* **WORK TO COMPLETE**
Set down, exactly and in full, the line holding "Comment trouver une formation" and all the lines after it until the listing ends, and nothing else.

* **DATA FOR ANALYSIS**
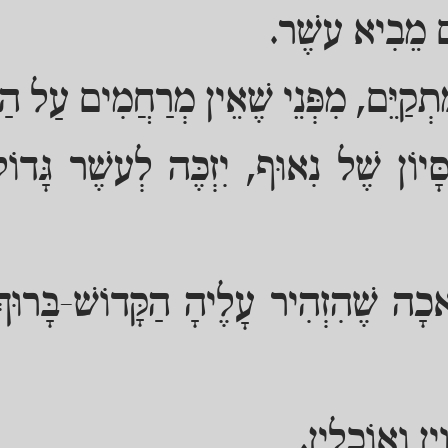
ם מֵבִיא עשֶׁר.
קַיֵּם, מִפְּנֵי שֶׁאֵין מְרַחֲמִים עַל הַבְּ
ָיוֹן שֶׁל נִאוּף, יִזְכֶּה לְעשֶׁר גָּדוֹל 
ה שֶׁהִזְהִיר עָלֶיהָ הַקָּדוֹשׁ-בָּרוּךְ
ִין וְאוֹכְלִין.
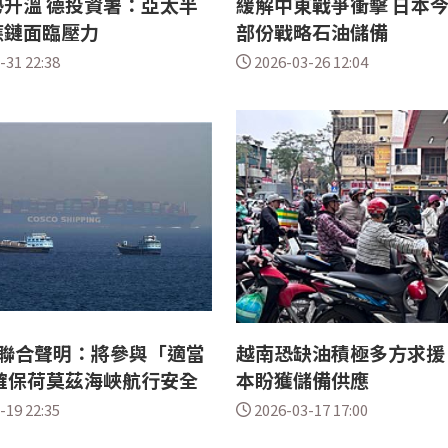
升溫 德投資署：亞太半
緩解中東戰爭衝擊 日本
應鏈面臨壓力
部份戰略石油儲備
-31 22:38
2026-03-26 12:04
國聯合聲明：將參與「適當
越南恐缺油積極多方求援
確保荷莫茲海峽航行安全
本盼獲儲備供應
-19 22:35
2026-03-17 17:00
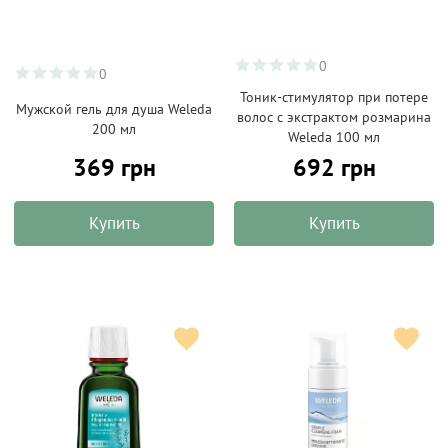
0
0
Тоник-стимулятор при потере
Мужской гель для душа Weleda
волос с экстрактом розмарина
200 мл
Weleda 100 мл
369 грн
692 грн
Купить
Купить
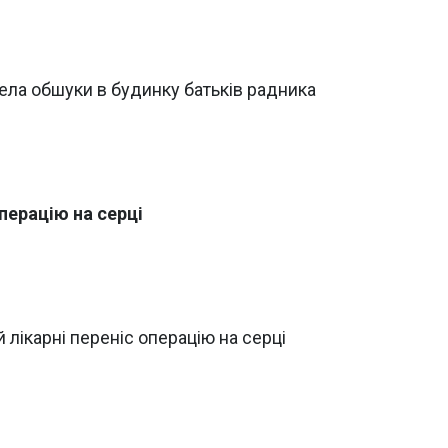
ла обшуки в будинку батьків радника
перацію на серці
й лікарні переніс операцію на серці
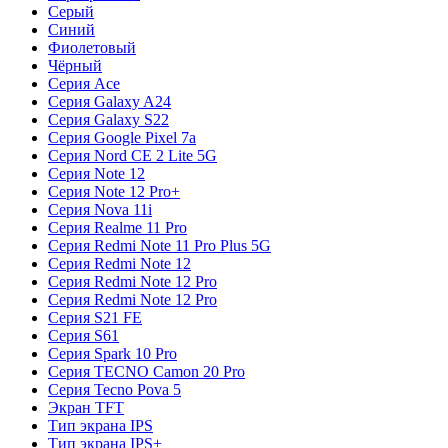
Серый
Синий
Фиолетовый
Чёрный
Серия Ace
Серия Galaxy A24
Серия Galaxy S22
Серия Google Pixel 7a
Серия Nord CE 2 Lite 5G
Серия Note 12
Серия Note 12 Pro+
Серия Nova 11i
Серия Realme 11 Pro
Серия Redmi Note 11 Pro Plus 5G
Серия Redmi Note 12
Серия Redmi Note 12 Pro
Серия Redmi Note 12 Pro
Серия S21 FE
Серия S61
Серия Spark 10 Pro
Серия TECNO Camon 20 Pro
Серия Tecno Pova 5
Экран TFT
Тип экрана IPS
Тип экрана IPS+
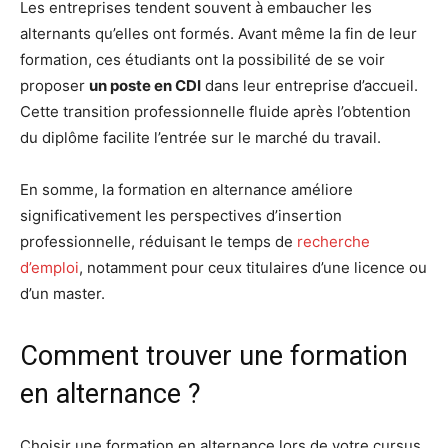
Les entreprises tendent souvent à embaucher les
alternants qu’elles ont formés. Avant même la fin de leur
formation, ces étudiants ont la possibilité de se voir
proposer
un poste en CDI
dans leur entreprise d’accueil.
Cette transition professionnelle fluide après l’obtention
du diplôme facilite l’entrée sur le marché du travail.
En somme, la formation en alternance améliore
significativement les perspectives d’insertion
professionnelle, réduisant le temps de
recherche
d’emploi
, notamment pour ceux titulaires d’une licence ou
d’un master.
Comment trouver une formation
en alternance ?
Choisir une formation en alternance lors de votre cursus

* **SOLUTION**
Comment trouver une formation
en alternance ?
Choisir une formation en alternance lors de votre cursus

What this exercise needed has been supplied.